(Page images and extracted text)
_____

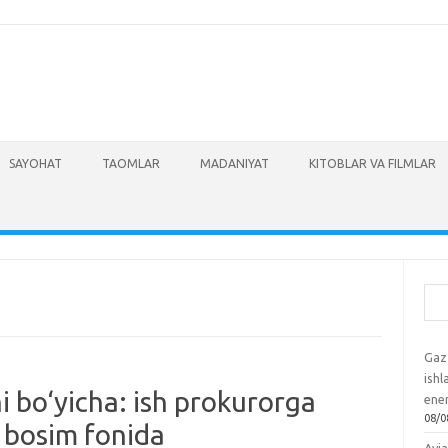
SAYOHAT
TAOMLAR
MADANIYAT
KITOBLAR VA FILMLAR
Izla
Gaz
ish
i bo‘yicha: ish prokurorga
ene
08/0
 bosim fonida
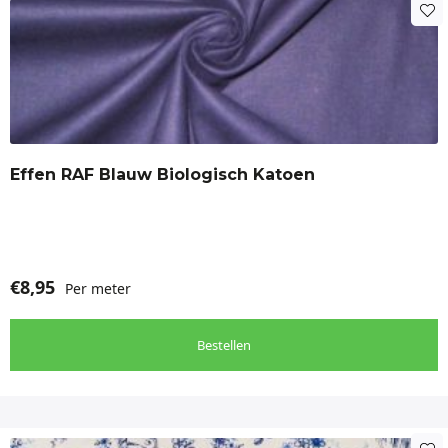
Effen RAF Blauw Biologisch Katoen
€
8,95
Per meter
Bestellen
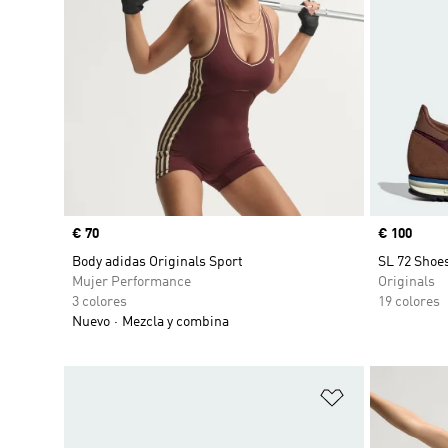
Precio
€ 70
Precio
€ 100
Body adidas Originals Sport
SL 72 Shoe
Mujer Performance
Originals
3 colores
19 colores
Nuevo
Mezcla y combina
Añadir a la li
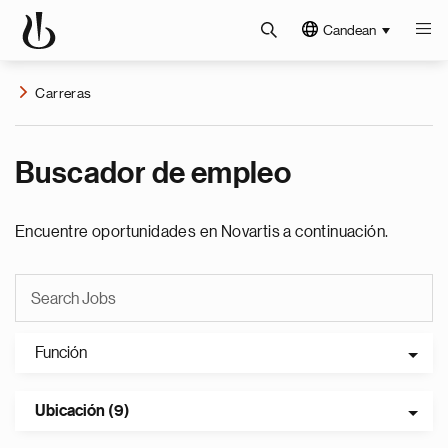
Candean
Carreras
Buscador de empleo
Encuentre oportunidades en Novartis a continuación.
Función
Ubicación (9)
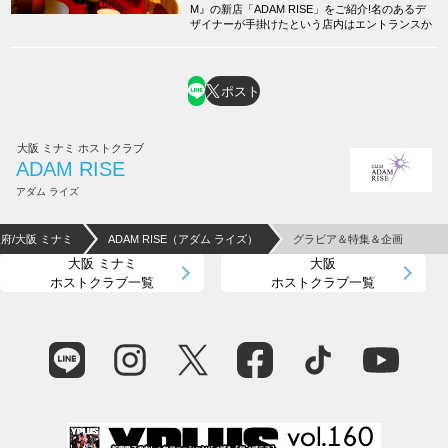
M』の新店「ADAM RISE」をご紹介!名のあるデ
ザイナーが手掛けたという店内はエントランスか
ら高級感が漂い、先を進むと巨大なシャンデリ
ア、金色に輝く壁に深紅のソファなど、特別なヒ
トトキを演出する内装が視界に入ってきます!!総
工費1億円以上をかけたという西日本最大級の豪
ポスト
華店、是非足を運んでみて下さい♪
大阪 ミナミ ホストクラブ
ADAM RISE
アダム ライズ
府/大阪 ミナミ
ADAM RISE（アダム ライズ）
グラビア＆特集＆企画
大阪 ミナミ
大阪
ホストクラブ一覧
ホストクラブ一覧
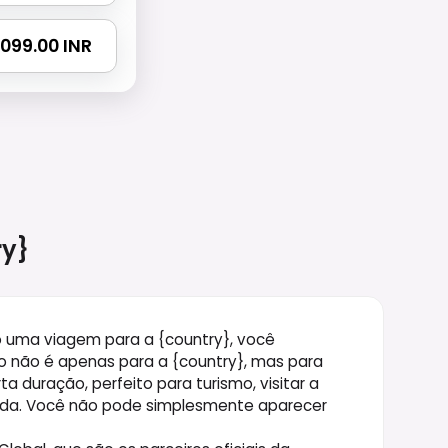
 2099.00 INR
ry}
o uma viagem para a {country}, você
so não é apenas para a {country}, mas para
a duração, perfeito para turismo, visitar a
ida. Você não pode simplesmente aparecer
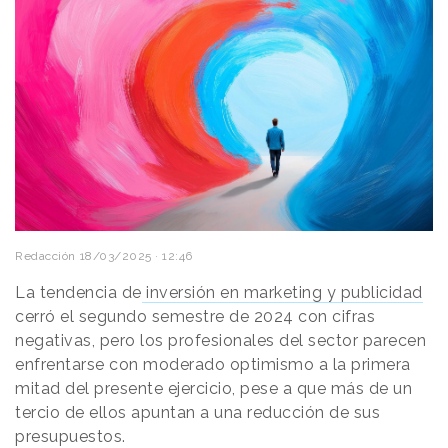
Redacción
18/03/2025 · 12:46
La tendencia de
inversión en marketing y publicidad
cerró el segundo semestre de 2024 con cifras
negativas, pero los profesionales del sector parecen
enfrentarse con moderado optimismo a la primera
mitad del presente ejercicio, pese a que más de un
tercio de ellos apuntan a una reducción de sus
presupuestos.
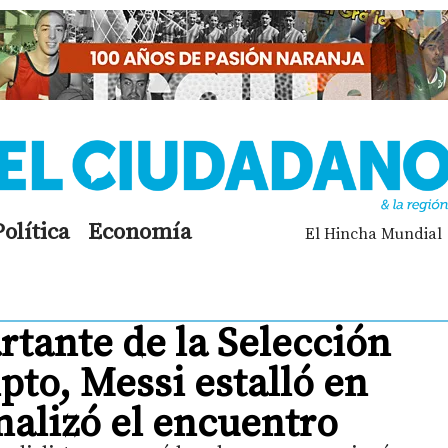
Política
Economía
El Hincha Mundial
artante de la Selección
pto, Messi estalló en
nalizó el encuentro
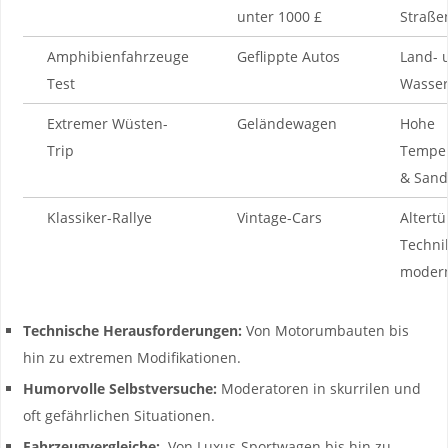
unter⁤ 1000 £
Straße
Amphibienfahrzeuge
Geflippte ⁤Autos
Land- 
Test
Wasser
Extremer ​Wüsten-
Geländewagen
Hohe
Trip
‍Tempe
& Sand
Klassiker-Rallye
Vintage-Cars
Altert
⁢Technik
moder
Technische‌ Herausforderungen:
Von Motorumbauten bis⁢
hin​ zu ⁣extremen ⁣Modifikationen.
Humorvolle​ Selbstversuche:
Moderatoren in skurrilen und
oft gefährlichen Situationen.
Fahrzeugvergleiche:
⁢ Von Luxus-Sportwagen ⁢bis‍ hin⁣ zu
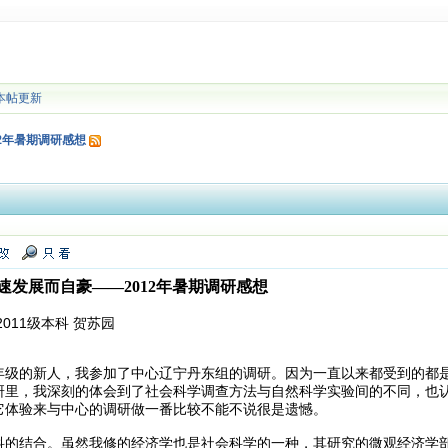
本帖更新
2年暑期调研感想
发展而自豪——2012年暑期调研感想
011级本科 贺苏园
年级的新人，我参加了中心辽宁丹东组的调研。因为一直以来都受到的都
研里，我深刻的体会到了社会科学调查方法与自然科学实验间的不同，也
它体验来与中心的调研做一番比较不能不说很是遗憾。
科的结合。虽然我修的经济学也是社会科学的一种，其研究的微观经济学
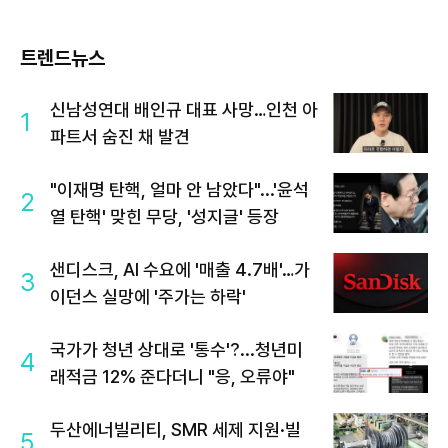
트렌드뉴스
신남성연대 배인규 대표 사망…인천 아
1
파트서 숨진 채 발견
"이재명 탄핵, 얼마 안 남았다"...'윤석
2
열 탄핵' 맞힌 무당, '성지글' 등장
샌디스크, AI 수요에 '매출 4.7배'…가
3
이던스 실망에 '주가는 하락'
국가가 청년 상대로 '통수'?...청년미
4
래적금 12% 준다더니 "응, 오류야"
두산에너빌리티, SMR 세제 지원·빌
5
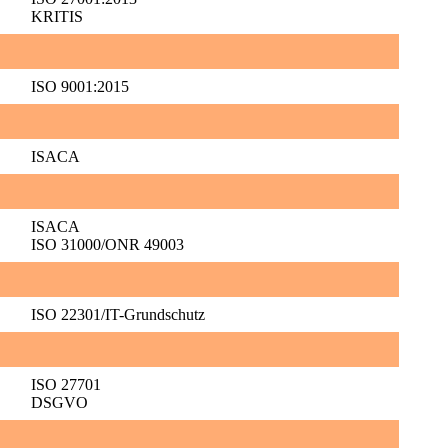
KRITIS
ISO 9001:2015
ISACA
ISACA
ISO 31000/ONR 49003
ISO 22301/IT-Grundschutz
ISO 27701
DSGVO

_____

TASK ITEM: Exact copy, no pictures: set down all the entries again as they stand.

PROBLEM SOLUTION:
SAYOHAT
TAOMLAR
MADANIYAT
KITOBLAR VA FILMLAR
Izla
Gaz
ish
i bo‘yicha: ish prokurorga
ene
08/0
 bosim fonida
Effen RAF Blauw Biologisch Katoen
€
8,95
Per meter
Bestellen
Precio
€ 70
Precio
€ 100
Body adidas Originals Sport
SL 72 Shoe
Mujer Performance
Originals
3 colores
19 colores
Nuevo
Mezcla y combina
Añadir a la li
Candean
Carreras
Buscador de empleo
Encuentre oportunidades en Novartis a continuación.
Función
Ubicación (9)
M』の新店「ADAM RISE」をご紹介!名のあるデ
ザイナーが手掛けたという店内はエントランスか
ら高級感が漂い、先を進むと巨大なシャンデリ
ア、金色に輝く壁に深紅のソファなど、特別なヒ
トトキを演出する内装が視界に入ってきます!!総
工費1億円以上をかけたという西日本最大級の豪
ポスト
華店、是非足を運んでみて下さい♪
大阪 ミナミ ホストクラブ
ADAM RISE
アダム ライズ
府/大阪 ミナミ
ADAM RISE（アダム ライズ）
グラビア＆特集＆企画
大阪 ミナミ
大阪
ホストクラブ一覧
ホストクラブ一覧
 2099.00 INR
ry}
o uma viagem para a {country}, você
so não é apenas para a {country}, mas para
a duração, perfeito para turismo, visitar a
ida. Você não pode simplesmente aparecer
Redacción
18/03/2025 · 12:46
La tendencia de
inversión en marketing y publicidad
cerró el segundo semestre de 2024 con cifras
negativas, pero los profesionales del sector parecen
enfrentarse con moderado optimismo a la primera
mitad del presente ejercicio, pese a que más de un
tercio de ellos apuntan a una reducción de sus
presupuestos.
Política
Economía
El Hincha Mundial
artante de la Selección
pto, Messi estalló en
nalizó el encuentro
unter⁤ 1000 £
Straße
Amphibienfahrzeuge
Geflippte ⁤Autos
Land- 
Test
Wasser
Extremer ​Wüsten-
Geländewagen
Hohe
Trip
‍Tempe
& Sand
Klassiker-Rallye
Vintage-Cars
Altert
⁢Technik
moder
Technische‌ Herausforderungen:
Von Motorumbauten bis⁢
hin​ zu ⁣extremen ⁣Modifikationen.
Humorvolle​ Selbstversuche:
Moderatoren in skurrilen und
oft gefährlichen Situationen.
Fahrzeugvergleiche:
⁢ Von Luxus-Sportwagen ⁢bis‍ hin⁣ zu
本帖更新
2年暑期调研感想
发展而自豪——2012年暑期调研感想
011级本科 贺苏园
年级的新人，我参加了中心辽宁丹东组的调研。因为一直以来都受到的都
研里，我深刻的体会到了社会科学调查方法与自然科学实验间的不同，也
它体验来与中心的调研做一番比较不能不说很是遗憾。
科的结合。虽然我修的经济学也是社会科学的一种，其研究的微观经济学
트렌드뉴스
신남성연대 배인규 대표 사망…인천 아
1
파트서 숨진 채 발견
"이재명 탄핵, 얼마 안 남았다"...'윤석
2
열 탄핵' 맞힌 무당, '성지글' 등장
샌디스크, AI 수요에 '매출 4.7배'…가
3
이던스 실망에 '주가는 하락'
국가가 청년 상대로 '통수'?...청년미
4
래적금 12% 준다더니 "응, 오류야"
두산에너빌리티, SMR 세제 지원·빌
5
KRITIS
ISO 9001:2015
ISACA
ISACA
ISO 31000/ONR 49003
ISO 22301/IT-Grundschutz
ISO 27701
DSGVO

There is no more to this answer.